§ **Task item**
Give the count of lines in the data that include "Register", with no other words.

§ **Data provided**

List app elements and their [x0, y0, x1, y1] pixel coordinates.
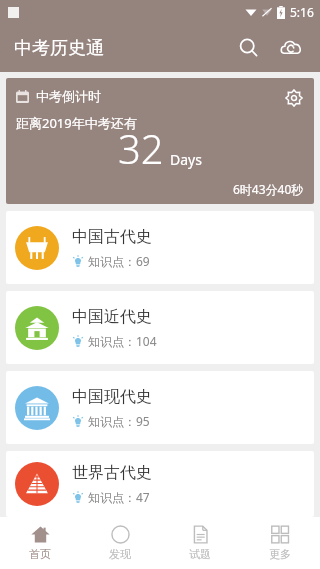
- staticText: 5:16: [290, 4, 314, 20]
- staticText: 更多: [269, 547, 291, 561]
- button[interactable]: 中国现代史: [6, 371, 314, 444]
- button[interactable]: Search: [228, 27, 270, 69]
- button[interactable]: 世界古代史: [6, 451, 314, 517]
- staticText: 知识点：95: [88, 413, 150, 429]
- staticText: 中考历史通: [14, 37, 104, 60]
- staticText: 6时43分40秒: [233, 181, 304, 197]
- button[interactable]: 更多: [240, 517, 320, 569]
- staticText: 知识点：104: [88, 333, 157, 349]
- staticText: 中国古代史: [72, 227, 152, 247]
- staticText: 中考倒计时: [36, 88, 101, 104]
- staticText: 世界古代史: [72, 463, 152, 483]
- button[interactable]: Sync cloud: [270, 27, 312, 69]
- staticText: 首页: [29, 547, 51, 561]
- button[interactable]: 中国古代史: [6, 211, 314, 284]
- staticText: Days: [170, 150, 202, 169]
- button[interactable]: 发现: [80, 517, 160, 569]
- staticText: 知识点：47: [88, 489, 150, 505]
- staticText: 知识点：69: [88, 253, 150, 269]
- staticText: 试题: [189, 547, 211, 561]
- staticText: 中国近代史: [72, 307, 152, 327]
- staticText: 中国现代史: [72, 387, 152, 407]
- button[interactable]: 中考倒计时: [6, 78, 314, 204]
- button[interactable]: Settings: [278, 82, 310, 114]
- staticText: 32: [118, 121, 164, 175]
- button[interactable]: 首页: [0, 517, 80, 569]
- staticText: 发现: [109, 547, 131, 561]
- button[interactable]: 中国近代史: [6, 291, 314, 364]
- button[interactable]: 试题: [160, 517, 240, 569]
- staticText: 距离2019年中考还有: [16, 114, 137, 132]
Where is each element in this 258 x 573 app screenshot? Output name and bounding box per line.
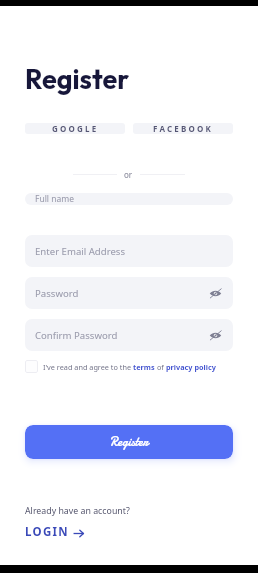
- staticText: I've read and agree to the: [43, 362, 133, 372]
- button[interactable]: I've read and agree to the: [25, 360, 233, 373]
- button[interactable]: Full name: [25, 193, 233, 205]
- button[interactable]: GOOGLE: [25, 123, 125, 134]
- staticText: Password: [35, 287, 79, 300]
- staticText: LOGIN: [25, 524, 69, 540]
- button[interactable]: Show password: [207, 327, 223, 343]
- staticText: Register: [110, 433, 149, 451]
- button[interactable]: Register: [25, 425, 233, 459]
- button[interactable]: FACEBOOK: [133, 123, 233, 134]
- staticText: or: [124, 169, 133, 180]
- staticText: Confirm Password: [35, 329, 118, 342]
- staticText: terms: [133, 362, 155, 372]
- button[interactable]: Show password: [207, 285, 223, 301]
- staticText: Already have an account?: [25, 505, 130, 517]
- staticText: Enter Email Address: [35, 245, 126, 258]
- staticText: Full name: [35, 193, 75, 205]
- staticText: FACEBOOK: [153, 123, 214, 134]
- staticText: Register: [25, 62, 130, 96]
- button[interactable]: Password: [25, 277, 233, 309]
- button[interactable]: LOGIN: [25, 524, 84, 540]
- button[interactable]: Enter Email Address: [25, 235, 233, 267]
- button[interactable]: Confirm Password: [25, 319, 233, 351]
- staticText: of: [155, 362, 166, 372]
- staticText: privacy policy: [166, 362, 216, 372]
- staticText: GOOGLE: [52, 123, 99, 134]
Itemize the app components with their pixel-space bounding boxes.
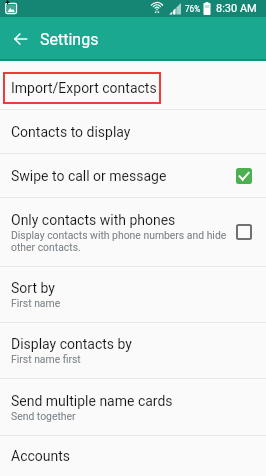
button[interactable]: Sort by <box>0 267 266 322</box>
button[interactable]: Import/Export contacts <box>0 67 266 109</box>
staticText: Swipe to call or message <box>11 168 167 184</box>
staticText: Display contacts by <box>11 336 132 352</box>
button[interactable]: Accounts <box>0 436 266 476</box>
staticText: First name first <box>11 353 81 365</box>
staticText: Send together <box>11 410 76 422</box>
button[interactable]: Swipe to call or message <box>0 154 266 197</box>
staticText: 76% <box>185 4 201 14</box>
staticText: Only contacts with phones <box>11 212 176 228</box>
staticText: Display contacts with phone numbers and … <box>11 229 230 253</box>
staticText: Send multiple name cards <box>11 393 173 409</box>
button[interactable]: Back <box>0 17 40 61</box>
staticText: Settings <box>40 30 99 49</box>
button[interactable]: Send multiple name cards <box>0 379 266 435</box>
button[interactable]: Display contacts by <box>0 323 266 378</box>
staticText: Accounts <box>11 448 71 464</box>
staticText: Import/Export contacts <box>11 80 157 96</box>
button[interactable]: Only contacts with phones <box>0 198 266 266</box>
staticText: 8:30 AM <box>216 2 257 15</box>
staticText: Contacts to display <box>11 124 131 140</box>
staticText: First name <box>11 297 61 309</box>
staticText: Sort by <box>11 280 55 296</box>
button[interactable]: Contacts to display <box>0 110 266 153</box>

§ **Answer section**
3